Task prompt:
Each line from the first line of the entries through the line holding "flibanserin achat flibanserine en ligne" is to be restated word for word; nothing else, and no picture, belongs in the answer.

Records for this exercise:
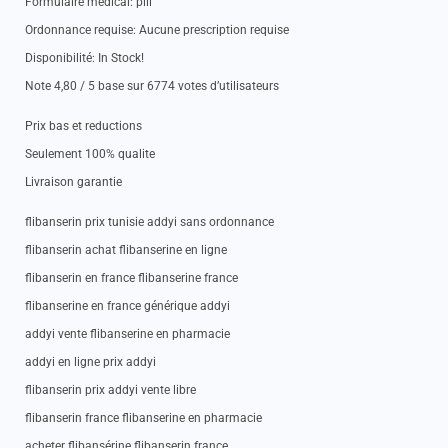
Formulaire medical: pill
Ordonnance requise: Aucune prescription requise
Disponibilité: In Stock!
Note 4,80 / 5 base sur 6774 votes d’utilisateurs
Prix bas et reductions
Seulement 100% qualite
Livraison garantie
flibanserin prix tunisie addyi sans ordonnance
flibanserin achat flibanserine en ligne
flibanserin en france flibanserine france
flibanserine en france générique addyi
addyi vente flibanserine en pharmacie
addyi en ligne prix addyi
flibanserin prix addyi vente libre
flibanserin france flibanserine en pharmacie
acheter flibansérine flibanserin france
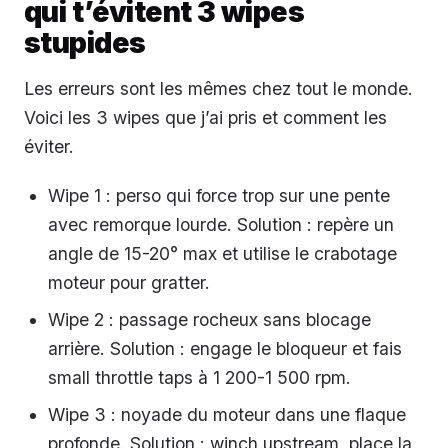
qui t’évitent 3 wipes
stupides
Les erreurs sont les mêmes chez tout le monde.
Voici les 3 wipes que j’ai pris et comment les
éviter.
Wipe 1 : perso qui force trop sur une pente
avec remorque lourde. Solution : repère un
angle de 15-20° max et utilise le crabotage
moteur pour gratter.
Wipe 2 : passage rocheux sans blocage
arrière. Solution : engage le bloqueur et fais
small throttle taps à 1 200-1 500 rpm.
Wipe 3 : noyade du moteur dans une flaque
profonde. Solution : winch upstream, place la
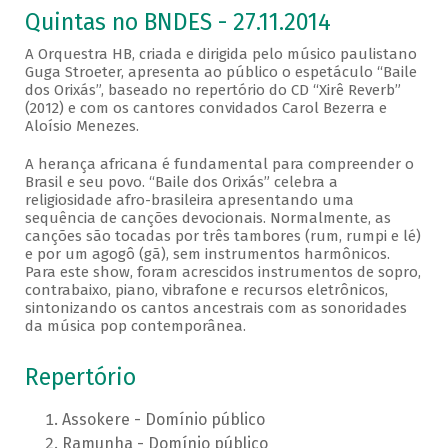
Quintas no BNDES - 27.11.2014
A Orquestra HB, criada e dirigida pelo músico paulistano
Guga Stroeter, apresenta ao público o espetáculo “Baile
dos Orixás”, baseado no repertório do CD “Xirê Reverb”
(2012) e com os cantores convidados Carol Bezerra e
Aloísio Menezes.
A herança africana é fundamental para compreender o
Brasil e seu povo. “Baile dos Orixás” celebra a
religiosidade afro-brasileira apresentando uma
sequência de canções devocionais. Normalmente, as
canções são tocadas por três tambores (rum, rumpi e lé)
e por um agogô (gã), sem instrumentos harmônicos.
Para este show, foram acrescidos instrumentos de sopro,
contrabaixo, piano, vibrafone e recursos eletrônicos,
sintonizando os cantos ancestrais com as sonoridades
da música pop contemporânea.
Repertório
Assokere - Domínio público
Ramunha - Domínio público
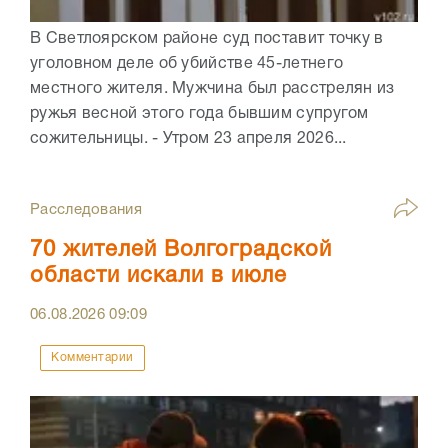
В Светлоярском районе суд поставит точку в
уголовном деле об убийстве 45-летнего
местного жителя. Мужчина был расстрелян из
ружья весной этого года бывшим супругом
сожительницы. - Утром 23 апреля 2026...
Расследования
70 жителей Волгоградской
области искали в июле
06.08.2026
09:09
Комментарии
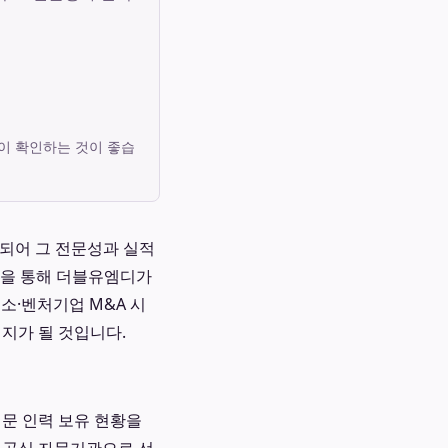
이 확인하는 것이 좋습
되어 그 전문성과 실적
증을 통해 더블유엠디가
소·벤처기업 M&A 시
지가 될 것입니다.
전문 인력 보유 현황을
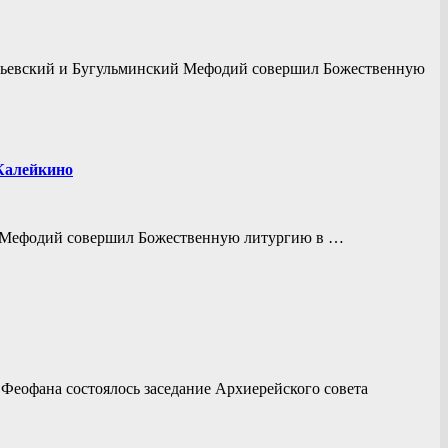
метьевский и Бугульминский Мефодий совершил Божественную
 Калейкино
ий Мефодий совершил Божественную литургию в …
 Феофана состоялось заседание Архиерейского совета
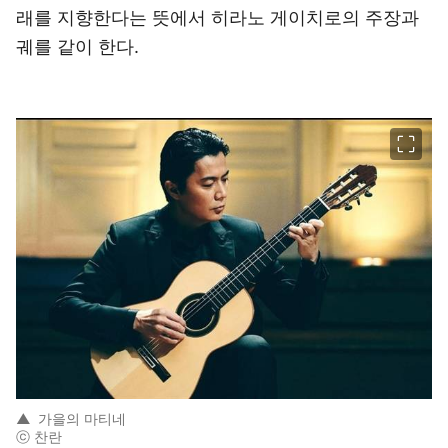
래를 지향한다는 뜻에서 히라노 게이치로의 주장과
궤를 같이 한다.
이미지 크게 보기
▲
가을의 마티네
ⓒ 찬란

Answer box:
Formulaire medical: pill
Ordonnance requise: Aucune prescription requise
Disponibilité: In Stock!
Note 4,80 / 5 base sur 6774 votes d’utilisateurs
Prix bas et reductions
Seulement 100% qualite
Livraison garantie
flibanserin prix tunisie addyi sans ordonnance
flibanserin achat flibanserine en ligne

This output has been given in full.